Qualcomm’s Auto Segment
The auto story, which I wrote about in detail in July 2023 projected Qualcomm’s pipeline at $30Bn. It continues to do extremely well, with the pipeline having grown to $45Bn. The auto segment grew 33% in 1H of FY2024 and is slated to grow 28% for the full year. Qualcomm continues to ramp up design wins all over, including in China.
Summarizing from the same previous article, the crucial factors in auto-tech are
- Scale, experience, and production, which is really something Qualcomm excels at.
- Qualcomm wants to be your “Digital Chassis”, building a services platform at scale, using its production experience in phones as its foundation.
- Connectivity is Qualcomm’s key strength and a big reason for its success in ADAS (Advanced Driver Assistance Systems).
- Qualcomm could take market share being more flexible and building heterogeneous SoC’s the way they did in phones and IoT.
Auto-tech is one of the most difficult markets to excel in, it is fragmented and constantly evolving between technology and the traditional assembly line. Projects take years from blueprint to production, and Qualcomm has threaded this needle exceedingly well. With these reasons I can see the big four, Qualcomm, Nvidia, Mobileye and Tesla (TSLA) consolidating market share and getting stronger as weaker players get weeded out or absorbed.
Challenges
Challenges remain, and one of the biggest threats could be the loss of the handset business. Besides the iPhone, Qualcomm’s biggest customers are Android phone makers like the giant Samsung Electronics (OTCPK:SSNLF) with a market cap of $407Bn and revenues of $230Bn; it has the tech expertise to make chips for its own phones. Qualcomm has to constantly look over its shoulder.

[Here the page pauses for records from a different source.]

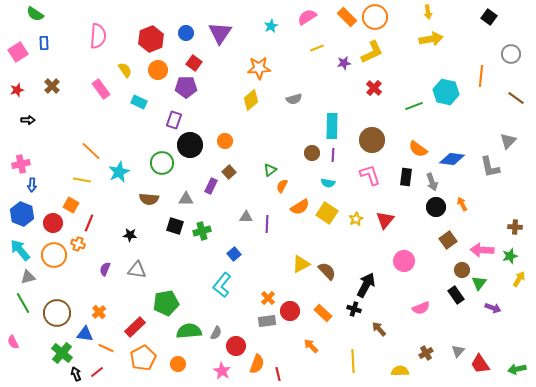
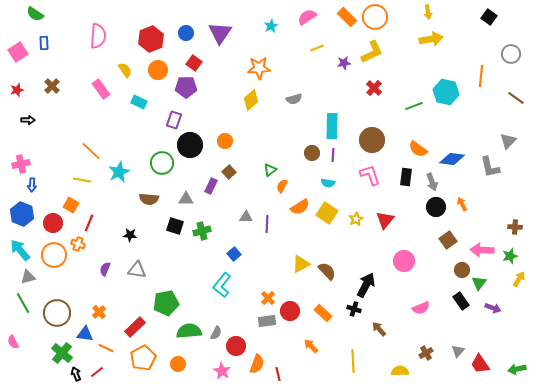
black rectangle at (456, 295): moved 5 px right, 6 px down
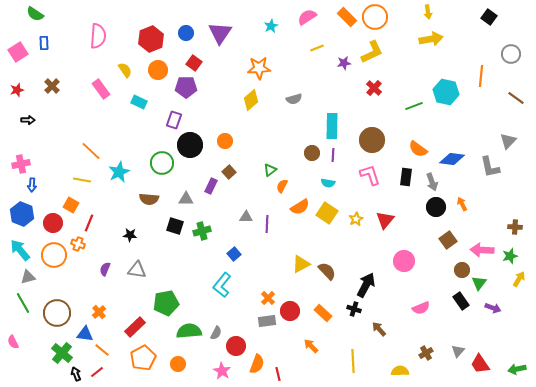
orange line at (106, 348): moved 4 px left, 2 px down; rotated 14 degrees clockwise
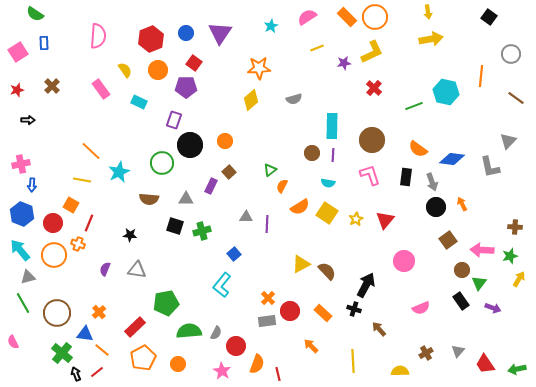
red trapezoid at (480, 364): moved 5 px right
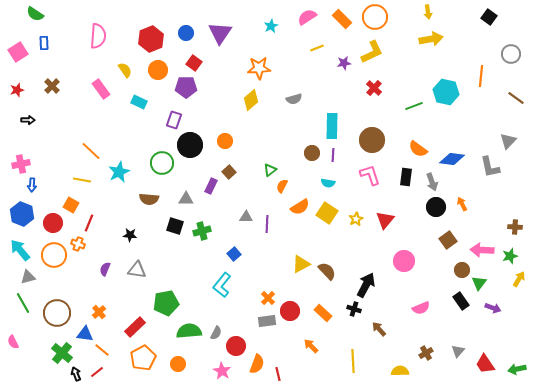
orange rectangle at (347, 17): moved 5 px left, 2 px down
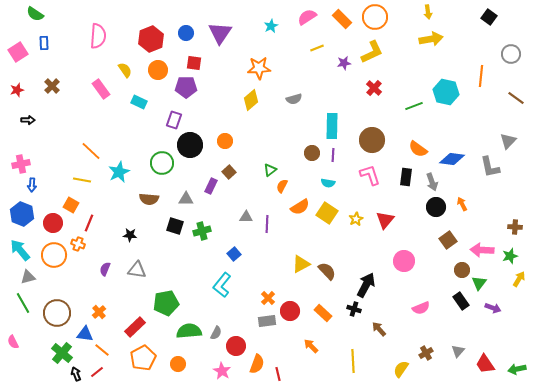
red square at (194, 63): rotated 28 degrees counterclockwise
yellow semicircle at (400, 371): moved 1 px right, 2 px up; rotated 54 degrees counterclockwise
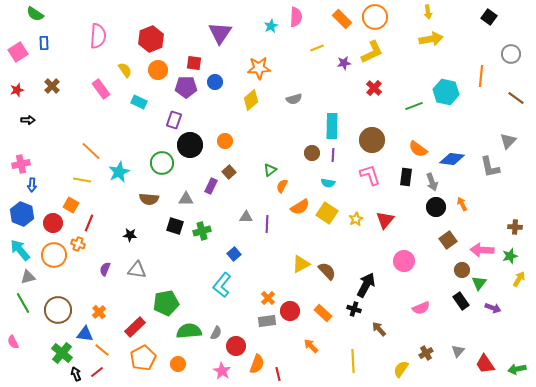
pink semicircle at (307, 17): moved 11 px left; rotated 126 degrees clockwise
blue circle at (186, 33): moved 29 px right, 49 px down
brown circle at (57, 313): moved 1 px right, 3 px up
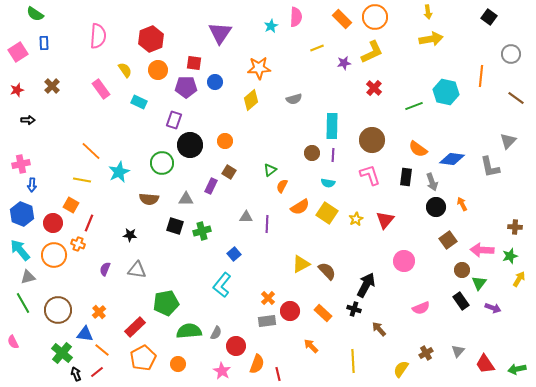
brown square at (229, 172): rotated 16 degrees counterclockwise
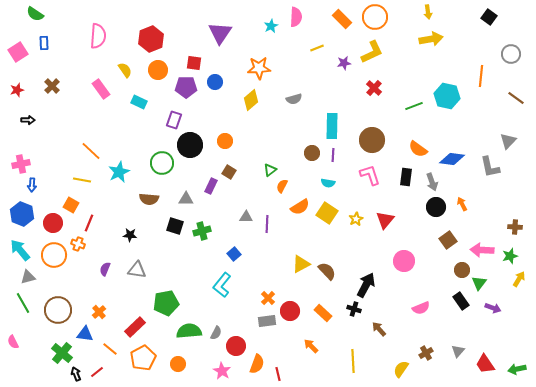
cyan hexagon at (446, 92): moved 1 px right, 4 px down
orange line at (102, 350): moved 8 px right, 1 px up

Qualcomm’s IoT business is lower by 20% in the first six months of FY2024, with excess inventory still being cleared out. This could take longer to recover. The high margin (over 70%) licensing business is stagnant this year with no growth. These two are a drag on overall revenues.
And even as I take very conservative estimates for the AI PC business, this is still a Show Me story with a lot of sharks like Intel, AMD, and Nvidia jumping in the mix.
Reiterating Buy
I’ve revised the model including the PC business, the numbers are upbeat.
I estimate revenues growing 13% and 9% in FY25 and FY26 respectively, with the fast-growing auto and PC segments as the main catalysts. Earnings growth is even more appealing. Qualcomm is a high operating margin business with a lot of leverage, especially helped by the licensing segment, with over 70% in operating margins. Earnings grow much faster at 55%, 20% and 14% in FY24 – FY26. At $200, Qualcomm is very reasonably priced at 20x current year earnings and a strong bargain at just 15x FY26 earnings of $13.60. Given its market leadership in auto-tech, AI PC’s, and sustainable, and recurring high margin licensing business, Qualcomm should be priced at least 22x earnings. It spends a good 25% of revenues in R&D, which will enable it to continue innovating and growing. Even after that it still returned $1.6Bn to shareholders with $0.7Bn in share buybacks and $0.9Bn in dividends. At 22x 13.6 FY2026 earnings the stock has the potential to reach $300 in two years, that’s a strong 50% return on investment in two years.
Analyst’s Disclosure: I/we have a beneficial long position in the shares of QCOM, NVDA, AMD, MSFT, AAPL either through stock ownership, options, or other derivatives. I wrote this article myself, and it expresses my own opinions. I am not receiving compensation for it (other than from Seeking Alpha). I have no business relationship with any company whose stock is mentioned in this article.